Business happens in cycles. Effective financial management requires the establishment of monitoring systems that match each phase. Only through the diligent analysis of key, timely data can a small business owner hope to stay ahead of the curve and grow.
The purpose of this article mini series is to help you set up the framework for receiving financial feedback on a regular basis. You will gain an understanding of what you need to know and when. We will point out the reports you should review and provide guidance to create your own personal reporting system that will allow you to know where you stand at a glance. Regularity is the key to success. In order to succeed in business, like everything else in life, you must commit to creating a habit out of following your plan and being persistent in the face of adversity.
Different aspects of your business operate on different cycles. As a result, we will establish daily, weekly, monthly, quarterly and annual routines. Part 1 focuses on daily and weekly tasks. Part 2 will be published in July's issue and will center on monthly jobs. August's issue will include the final installment of the series and discuss quarterly and annual tasks.
Daily and weekly financial management techniques are short-term focused and emphasize sales and cash flow. These are your lifeblood and must be watched like a hawk to insure enough cash is generated to pay bills, cover payroll and save for future expenditures.
You can start by creating a Daily Cash Report showing your general ledger cash balance and your bank balance. Think of the general ledger as your "true" cash position. When kept up to date, the general ledger reflects all deposits and disbursements. The resultant balance shows what is actually left to spend. The bank balance, on the other hand, reflects only those transactions that have been processed by the bank. A check written today, for example, would reduce your general ledger balance and "reserve" the funds from further use. That same check won't hit your bank account for days or weeks (the exact amount of time depends upon the speed of the mail and how quickly the payee deposits it). Never manage your business by the bank balance because you can never know what checks will be cashed or when. A positive bank balance does not necessarily mean you have money to spend.

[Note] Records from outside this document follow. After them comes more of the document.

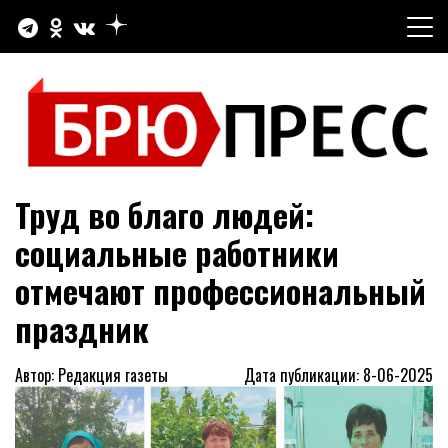
Перейти
к
содержимому
Официальный сайт газеты "Брюховецкие новости"
БРЮПРЕСС
Труд во благо людей:
социальные работники
отмечают профессиональный
праздник
Автор: Редакция газеты
Дата публикации: 8-06-2025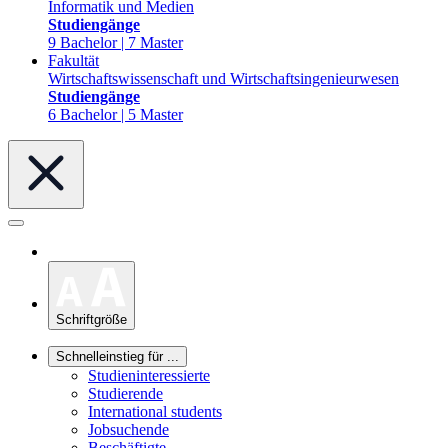
Informatik und Medien
Studiengänge
9 Bachelor | 7 Master
Fakultät
Wirtschaftswissenschaft und Wirtschaftsingenieurwesen
Studiengänge
6 Bachelor | 5 Master
Schriftgröße
Schnelleinstieg für ...
Studieninteressierte
Studierende
International students
Jobsuchende
Beschäftigte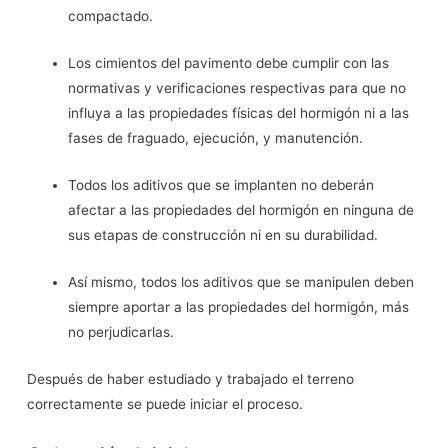
compactado.
Los cimientos del pavimento debe cumplir con las
normativas y verificaciones respectivas para que no
influya a las propiedades físicas del hormigón ni a las
fases de fraguado, ejecución, y manutención.
Todos los aditivos que se implanten no deberán
afectar a las propiedades del hormigón en ninguna de
sus etapas de construcción ni en su durabilidad.
Así mismo, todos los aditivos que se manipulen deben
siempre aportar a las propiedades del hormigón, más
no perjudicarlas.
Después de haber estudiado y trabajado el terreno
correctamente se puede iniciar el proceso.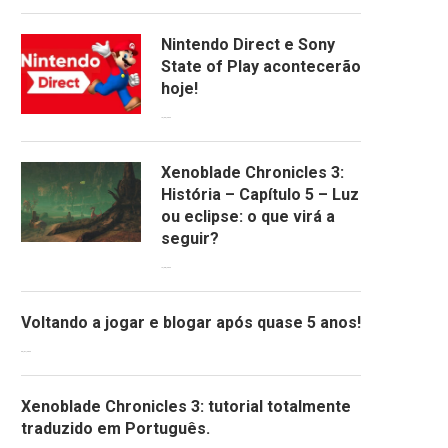
Nintendo Direct e Sony
State of Play acontecerão
hoje!
13/09/2022
Xenoblade Chronicles 3:
História – Capítulo 5 – Luz
ou eclipse: o que virá a
seguir?
12/08/2022
Voltando a jogar e blogar após quase 5 anos!
30/07/2022
Xenoblade Chronicles 3: tutorial totalmente
traduzido em Português.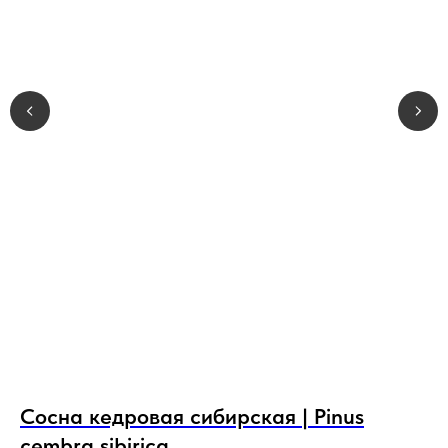
Сосна кедровая сибирская | Pinus
Е
cembra sibirica
e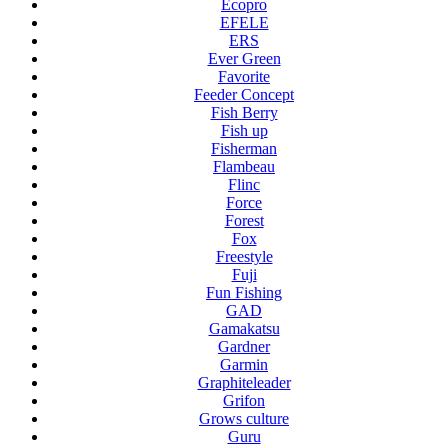
Ecopro
EFELE
ERS
Ever Green
Favorite
Feeder Concept
Fish Berry
Fish up
Fisherman
Flambeau
Flinc
Force
Forest
Fox
Freestyle
Fuji
Fun Fishing
GAD
Gamakatsu
Gardner
Garmin
Graphiteleader
Grifon
Grows culture
Guru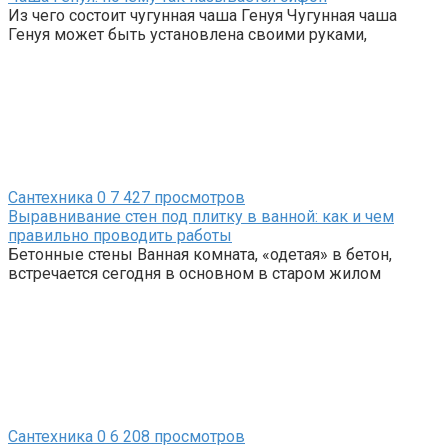
Из чего состоит чугунная чаша Генуя Чугунная чаша
Генуя может быть установлена своими руками,
Сантехника
0
7 427 просмотров
Выравнивание стен под плитку в ванной: как и чем
правильно проводить работы
Бетонные стены Ванная комната, «одетая» в бетон,
встречается сегодня в основном в старом жилом
Сантехника
0
6 208 просмотров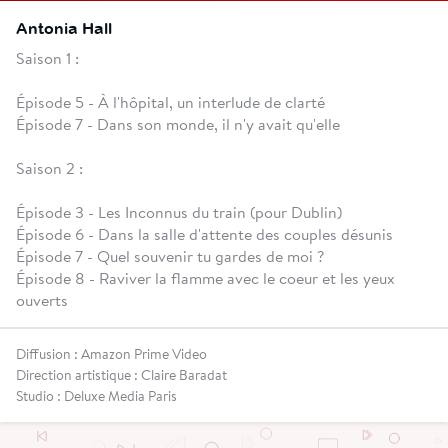
Antonia Hall
Saison 1 :
Épisode 5 - À l'hôpital, un interlude de clarté
Épisode 7 - Dans son monde, il n'y avait qu'elle
Saison 2 :
Épisode 3 - Les Inconnus du train (pour Dublin)
Épisode 6 - Dans la salle d'attente des couples désunis
Épisode 7 - Quel souvenir tu gardes de moi ?
Épisode 8 - Raviver la flamme avec le coeur et les yeux
ouverts
Diffusion : Amazon Prime Video
Direction artistique : Claire Baradat
Studio : Deluxe Media Paris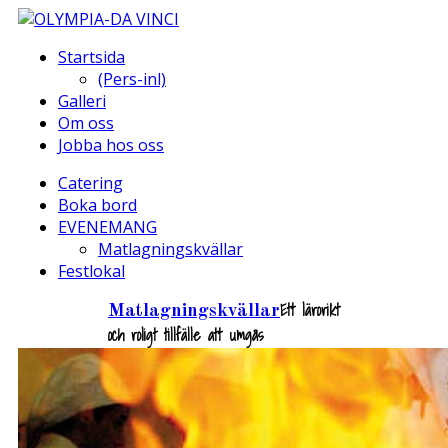
Startsida
(Pers-inl)
Galleri
Om oss
Jobba hos oss
Catering
Boka bord
EVENEMANG
Matlagningskvällar
Festlokal
Ett lärorikt
Matlagningskvällar
och roligt tillfälle att umgås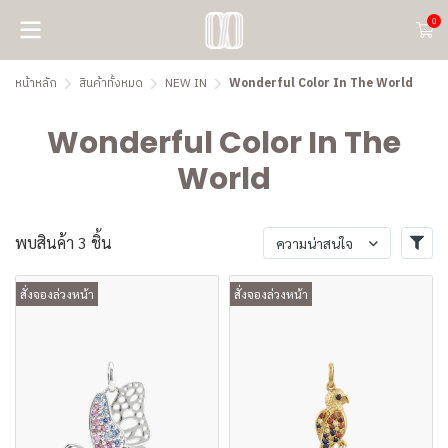
0
หน้าหลัก
สินค้าทั้งหมด
NEW IN
Wonderful Color In The World
Wonderful Color In The
World
พบสินค้า 3 ชิ้น
ความน่าสนใจ
สั่งจองล่วงหน้า
สั่งจองล่วงหน้า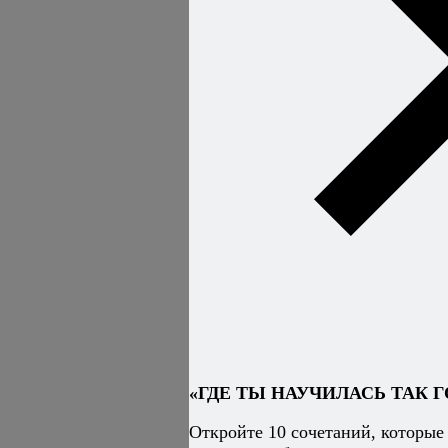
«ГДЕ ТЫ НАУЧИЛАСЬ ТАК Г
Откройте 10 сочетаний, которые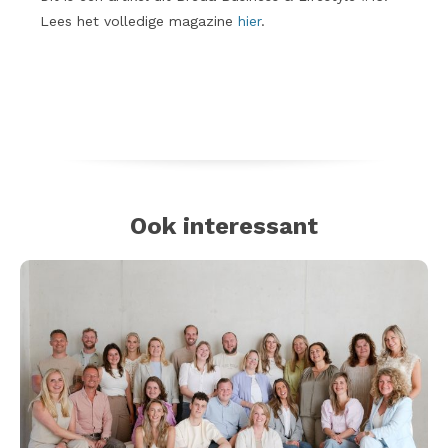
Lees het volledige magazine
hier
.
Ook interessant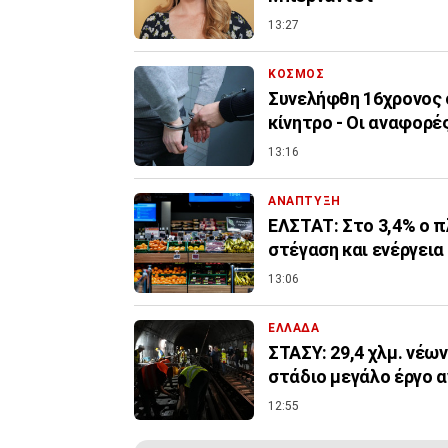
13:27
ΚΟΣΜΟΣ
Συνελήφθη 16χρονος 
κίνητρο - Οι αναφορές
13:16
ΑΝΑΠΤΥΞΗ
ΕΛΣΤΑΤ: Στο 3,4% ο π
στέγαση και ενέργεια
13:06
ΕΛΛΑΔΑ
ΣΤΑΣΥ: 29,4 χλμ. νέω
στάδιο μεγάλο έργο 
12:55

Expand your Daily Cash Report to include a snapshot of sales. Include the previous day, month-to-date and year-to-date. Compare the figures to your monthly and annual budget. Be sure to distinguish between cash sales (includes payment by cash, check or credit card) and sales on account. Cash sales will be deposited into your bank account within a couple of days while payment of sales on account is dependent upon the credit terms you extend and how diligent your customers are in paying timely. Having these figures at your fingertips will make it easier to forecast future cash flow and monitor the sales team's effectiveness.

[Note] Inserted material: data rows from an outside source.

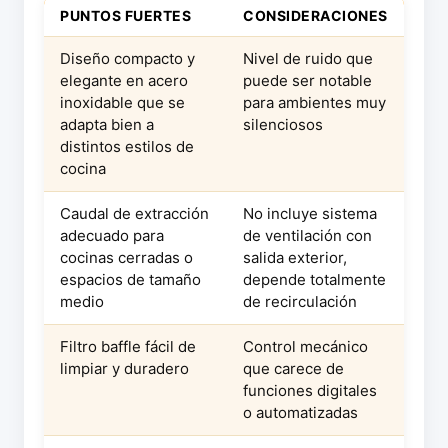
PUNTOS FUERTES
CONSIDERACIONES
Diseño compacto y
Nivel de ruido que
elegante en acero
puede ser notable
inoxidable que se
para ambientes muy
adapta bien a
silenciosos
distintos estilos de
cocina
Caudal de extracción
No incluye sistema
adecuado para
de ventilación con
cocinas cerradas o
salida exterior,
espacios de tamaño
depende totalmente
medio
de recirculación
Filtro baffle fácil de
Control mecánico
limpiar y duradero
que carece de
funciones digitales
o automatizadas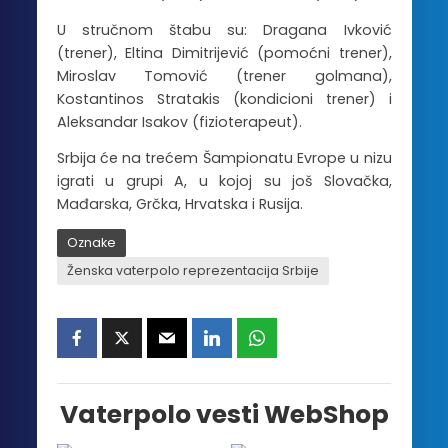
U stručnom štabu su: Dragana Ivković
(trener), Eltina Dimitrijević (pomoćni trener),
Miroslav Tomović (trener golmana),
Kostantinos Stratakis (kondicioni trener) i
Aleksandar Isakov (fizioterapeut).
Srbija će na trećem Šampionatu Evrope u nizu
igrati u grupi A, u kojoj su još Slovačka,
Mađarska, Grčka, Hrvatska i Rusija.
Oznake
Ženska vaterpolo reprezentacija Srbije
Vaterpolo vesti WebShop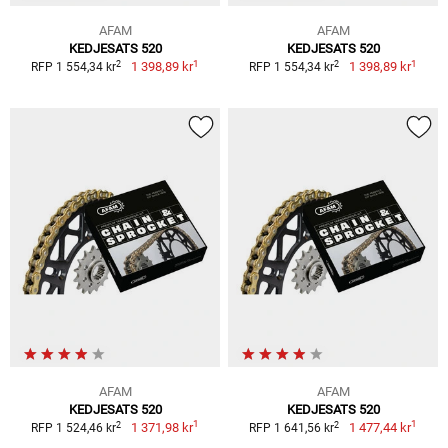
AFAM
AFAM
KEDJESATS 520
KEDJESATS 520
1
1
2
2
1 398,89 kr
1 398,89 kr
RFP 1 554,34 kr
RFP 1 554,34 kr
AFAM
AFAM
KEDJESATS 520
KEDJESATS 520
1
1
2
2
1 371,98 kr
1 477,44 kr
RFP 1 524,46 kr
RFP 1 641,56 kr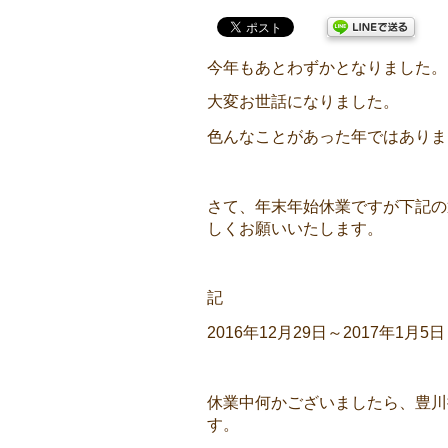
今年もあとわずかとなりました。
大変お世話になりました。
色んなことがあった年ではありま
さて、年末年始休業ですが下記の
しくお願いいたします。
記
2016年12月29日～2017年1月5日
休業中何かございましたら、豊川
す。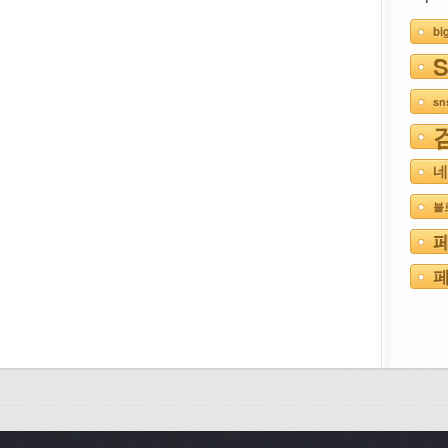
bi
s
네
블
페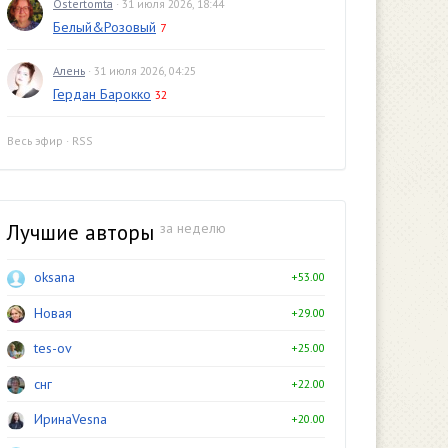
Ostertomta
· 31 июля 2026, 18:44
Белый&Розовый
7
Алень
· 31 июля 2026, 04:25
Гердан Барокко
32
Весь эфир
·
RSS
Лучшие авторы
за неделю
oksana
+53.00
Новая
+29.00
tes-ov
+25.00
снг
+22.00
ИринаVesna
+20.00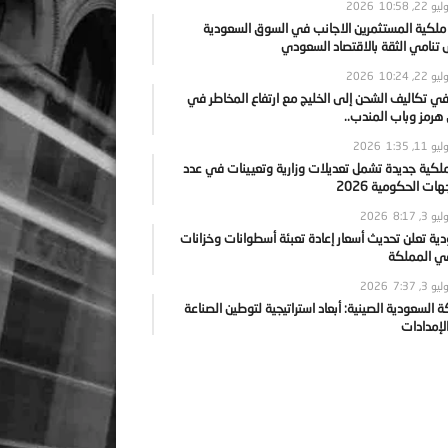
يو 22, 2026
10:58
 ملكية المستثمرين الاجانب في السوق السعودية
نامي الثقة بالاقتصاد السعودي
يو 22, 2026
10:24
ي تكاليف الشحن إلى الخليج مع ارتفاع المخاطر في
رمز وباب المندب..
يو 11, 2026
1:35
ملكية جديدة تشمل تعديلات وزارية وتعيينات في عدد
ات الحكومية 2026
يو 3, 2026
8:17
ية تعلن تحديث أسعار إعادة تعبئة أسطوانات وخزانات
في المملكة
يو 3, 2026
7:37
ة السعودية الصينية: أبعاد استراتيجية لتوطين الصناعة
لإمدادات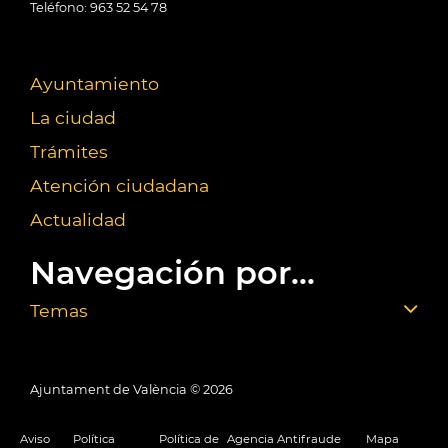
Teléfono: 963 52 54 78
Ayuntamiento
La ciudad
Trámites
Atención ciudadana
Actualidad
Navegación por...
Temas
Ajuntament de València ©
2026
Aviso
Política
Política de
Agencia Antifraude
Mapa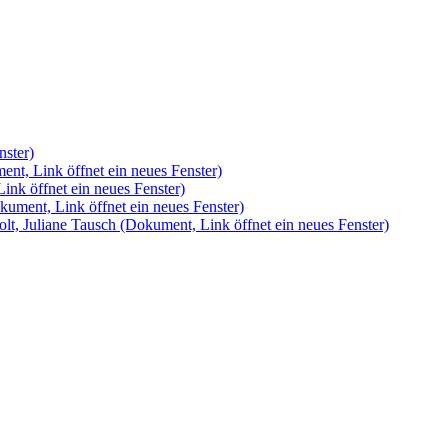
nster)
nt, Link öffnet ein neues Fenster)
ink öffnet ein neues Fenster)
kument, Link öffnet ein neues Fenster)
olt, Juliane Tausch
(Dokument, Link öffnet ein neues Fenster)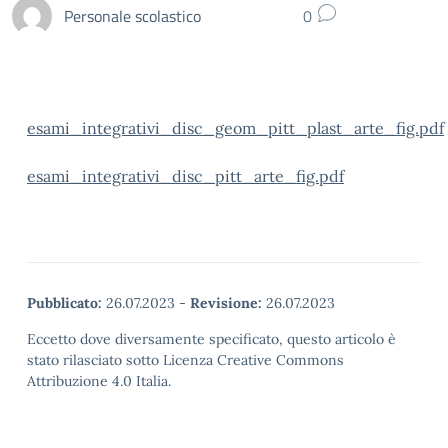
Personale scolastico
0
esami_integrativi_disc_geom_pitt_plast_arte_fig.pdf
esami_integrativi_disc_pitt_arte_fig.pdf
Pubblicato:
26.07.2023
-
Revisione:
26.07.2023
Eccetto dove diversamente specificato, questo articolo è
stato rilasciato sotto Licenza Creative Commons
Attribuzione 4.0 Italia.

Create a weekly Cash Flow Forecast to determine if your short-term cash needs will be met by normal business operations. Starting with the general ledger cash balance, add the amount of cash you expect to receive in the next seven days. The figure will be derived from the work described in the previous paragraph. In addition, you should create a method of estimating the amount that will be received from clients making payment on their outstanding balance. From this total, subtract the amount of vendor bills and other payments (i.e. payroll, debt payments and equipment purchases) due in the next week. A positive result means you likely have enough money to make it through the week. A negative number means a deficit is impending. To avoid overdrawing your account one or more of the following must be done: collect past due accounts receivable, produce more cash sales, put off paying some bills, tap a line of credit or use a company credit card to pay some bills.

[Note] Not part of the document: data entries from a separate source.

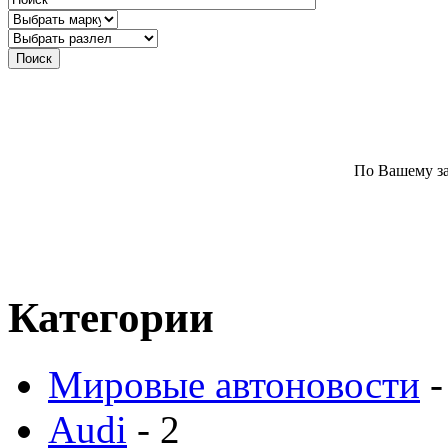
По Вашему за
Категории
Мировые автоновости
-
Audi
- 2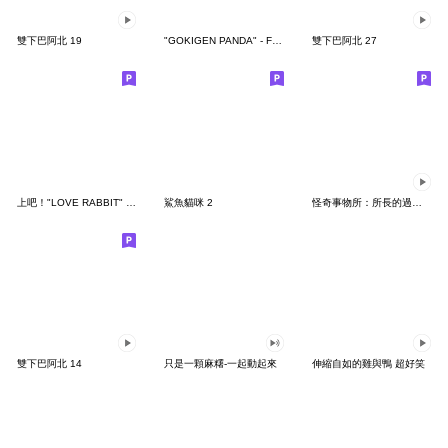
雙下巴阿北 19
"GOKIGEN PANDA" - Feeling / global
雙下巴阿北 27
上吧！"LOVE RABBIT" 台灣版
鯊魚貓咪 2
怪奇事物所：所長的過度繁殖
雙下巴阿北 14
只是一顆麻糬-一起動起來
伸縮自如的雞與鴨 超好笑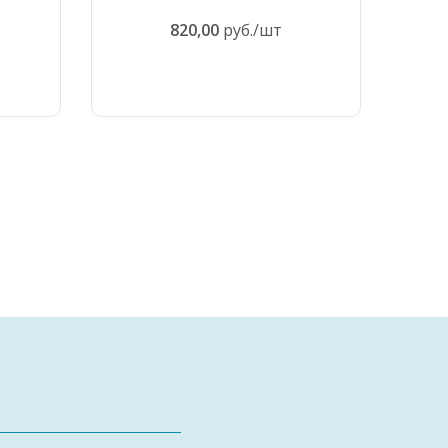
820,00
руб./шт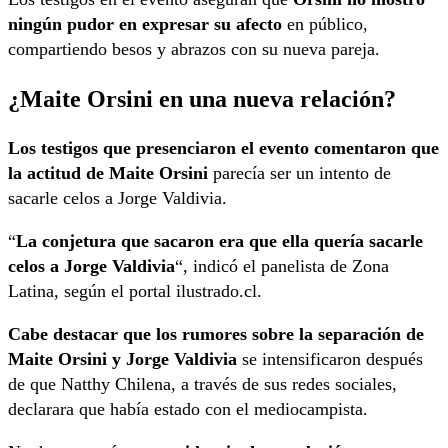
ningún pudor en expresar su afecto
en público,
compartiendo besos y abrazos con su nueva pareja.
¿Maite Orsini en una nueva relación?
Los testigos que presenciaron el evento comentaron que
la actitud de Maite Orsini
parecía ser un intento de
sacarle celos a Jorge Valdivia.
“
La conjetura que sacaron era que ella quería sacarle
celos a Jorge Valdivia
“, indicó el panelista de Zona
Latina, según el portal ilustrado.cl.
Cabe destacar que los rumores sobre la separación de
Maite Orsini y Jorge Valdivia
se intensificaron después
de que Natthy Chilena, a través de sus redes sociales,
declarara que había estado con el mediocampista.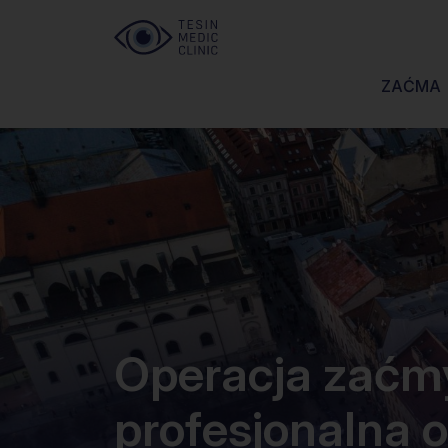
Przejdź
do
treści
ZAĆMA
Operacja zaćmy
profesjonalna o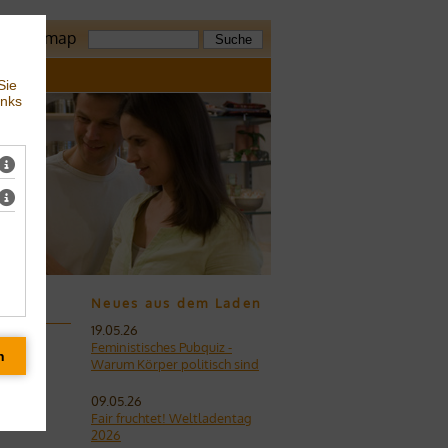
z
Sitemap
Sie
inks
Neues aus dem Laden
19.05.26
Feministisches Pubquiz -
Warum Körper politisch sind
09.05.26
Fair fruchtet! Weltladentag
2026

If a significant amount of your sales are on account, then review an Accounts Receivable Aging report weekly. The report indicates who owes money, how much is owed and how old the balance is. Use the information to evaluate your past collection effort and focus your future effort. Unless you offer unusual credit terms or your industry has unique considerations, your accounts should be collected in 30 days or less. An increase in the oldest aging categories may be an indication of problem accounts or an ineffective collection system.
Devote the next 30 days to building your daily and weekly routines. We will build upon these basics to create monthly, quarterly and annual systems which will be discussed in the next issue of Mindful Musings.